RE: order inversion 'twixt speech and vision from Al Gilman on 2003-02-08 (public-tt@w3.org from February 2003)

From: Al Gilman <asgilman@iamdigex.net>
Date: Sat, 08 Feb 2003 11:06:22 -0500
To: W3C Timed Text <public-tt@w3.org>
Message-Id: <5.1.0.14.2.20030208101850.025b2600@pop.iamdigex.net>
At 01:06 AM 2003-02-08, Glenn A. Adams wrote:


>There is a problem with the proposal below, which is that it
>requires that the timing containment and ordering relationships
>be congruous with the layout/formatting (box model) relationships;
>however, in general, this is not the case.

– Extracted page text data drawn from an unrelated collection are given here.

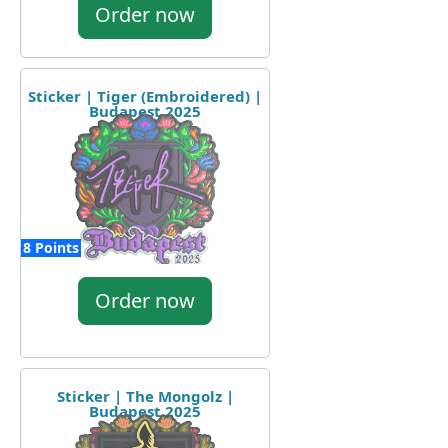
Order now
Sticker | Tiger (Embroidered) |
Budapest 2025
8 Points
Order now
Sticker | The Mongolz |
Budapest 2025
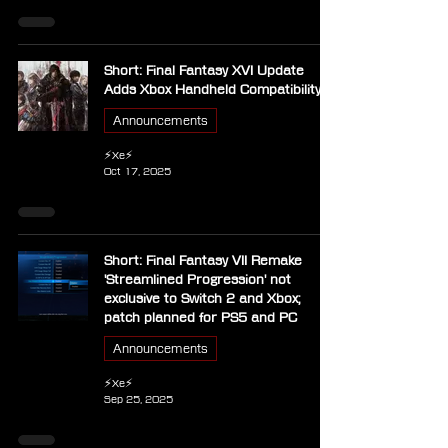
Short: Final Fantasy XVI Update
Adds Xbox Handheld Compatibility
Announcements
⚡Xe⚡
Oct 17, 2025
Short: Final Fantasy VII Remake
'Streamlined Progression' not
exclusive to Switch 2 and Xbox;
patch planned for PS5 and PC
Announcements
⚡Xe⚡
Sep 25, 2025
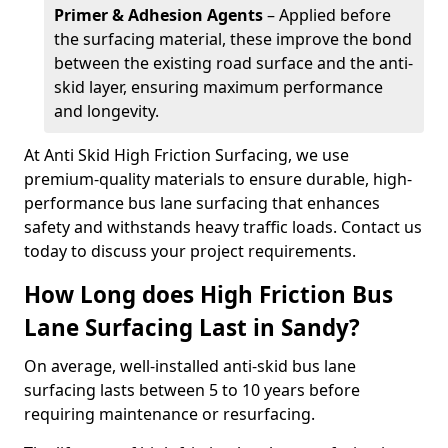
Primer & Adhesion Agents
– Applied before
the surfacing material, these improve the bond
between the existing road surface and the anti-
skid layer, ensuring maximum performance
and longevity.
At Anti Skid High Friction Surfacing, we use
premium-quality materials to ensure durable, high-
performance bus lane surfacing that enhances
safety and withstands heavy traffic loads. Contact us
today to discuss your project requirements.
How Long does High Friction Bus
Lane Surfacing Last in Sandy?
On average, well-installed anti-skid bus lane
surfacing lasts between 5 to 10 years before
requiring maintenance or resurfacing.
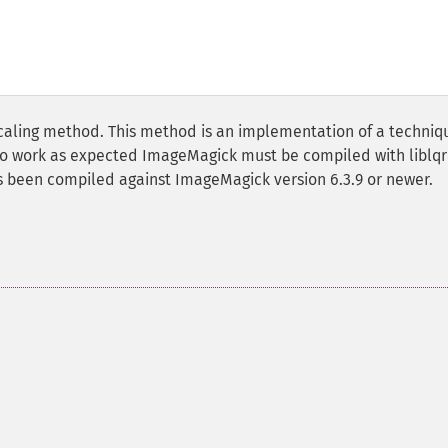
scaling method. This method is an implementation of a techniq
 to work as expected ImageMagick must be compiled with liblqr
as been compiled against ImageMagick version 6.3.9 or newer.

This can potentially
>be handled, albeit, with a loss of generality, by flattening out
>either the timing model or the formatting model, i.e., assigning
>fixed times or positions to every element.

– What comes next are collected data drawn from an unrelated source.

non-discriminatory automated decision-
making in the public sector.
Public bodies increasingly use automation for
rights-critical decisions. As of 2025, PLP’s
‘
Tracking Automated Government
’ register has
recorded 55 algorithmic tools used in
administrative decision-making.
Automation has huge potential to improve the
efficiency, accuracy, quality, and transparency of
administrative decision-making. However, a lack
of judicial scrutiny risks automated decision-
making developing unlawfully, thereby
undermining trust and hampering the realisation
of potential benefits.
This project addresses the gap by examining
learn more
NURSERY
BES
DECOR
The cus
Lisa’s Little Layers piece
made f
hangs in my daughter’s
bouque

Techical response first:  Doesn't require that either one be flattened, that
is to say its order or hierarchy be suppressed.

What it requires is that the semantics of the binding be defined with
respect to a bag [an un-ordered superclass] view of the collection of stuff
which has been presented as a list or bag.

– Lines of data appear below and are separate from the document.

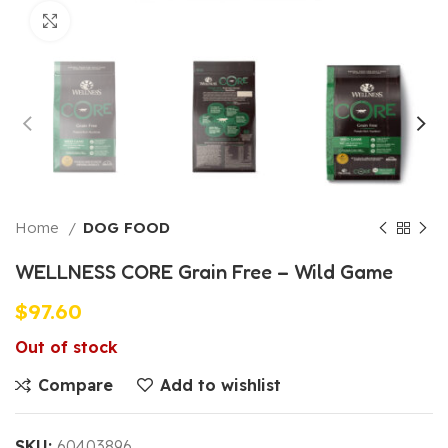
Click to enlarge
Home
DOG FOOD
WELLNESS CORE Grain Free – Wild Game
$
97.60
Out of stock
Compare
Add to wishlist
SKU:
60403896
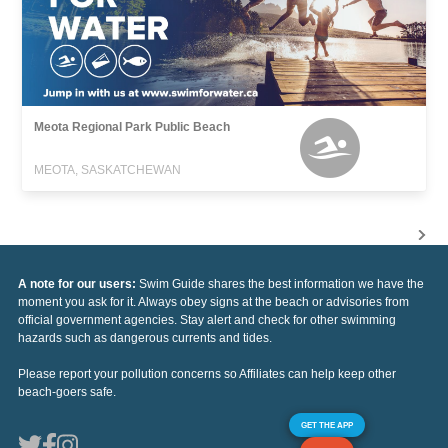
Meota Regional Park Public Beach
MEOTA, SASKATCHEWAN
A note for our users:
Swim Guide shares the best information we have the
moment you ask for it. Always obey signs at the beach or advisories from
official government agencies. Stay alert and check for other swimming
hazards such as dangerous currents and tides.
Please report your pollution concerns so Affiliates can help keep other
beach-goers safe.
GET THE APP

SMIL handles this by having one tree declare the planar structure of visual
display regions and assign [select from flat bag] IDs to them.  Then media
objects are associated with the display regions using the [flat bag] ID
index space.  So there is a [time X bag] order to the playlist and a planar
order of the display regions, but a media object in the playlist that
consumes display resources is bound to the display structure in an unordered
domain, there is no heredity (not even as an initial or default hint) of the
order in either domain into the binding.

The order in which linearly-connected-chains of things
are presented will often to be preferred in one order in visual layout
and in the reverse order in speech[1].  Thank you for raising this
theme.

Please note, however, that this [TT and its application case as HTML+time]
is the first place where so far as I know there may be an explicit
articulation of this model: that there is a topological chain which is
totally ordered except that there is no one definition of which end of the
chain is first; and the chain is presented as an ordered sequence in
different orders in different contexts.

In XML we have the default that the wire-format order has force of default
for the semantics of the content, so we are more likely to have a 'reversed'
semantic as in the bi-directionality algorithm for sequences of sub-structures
where 'reversed' means in the order opposite to the lexical order in the XML.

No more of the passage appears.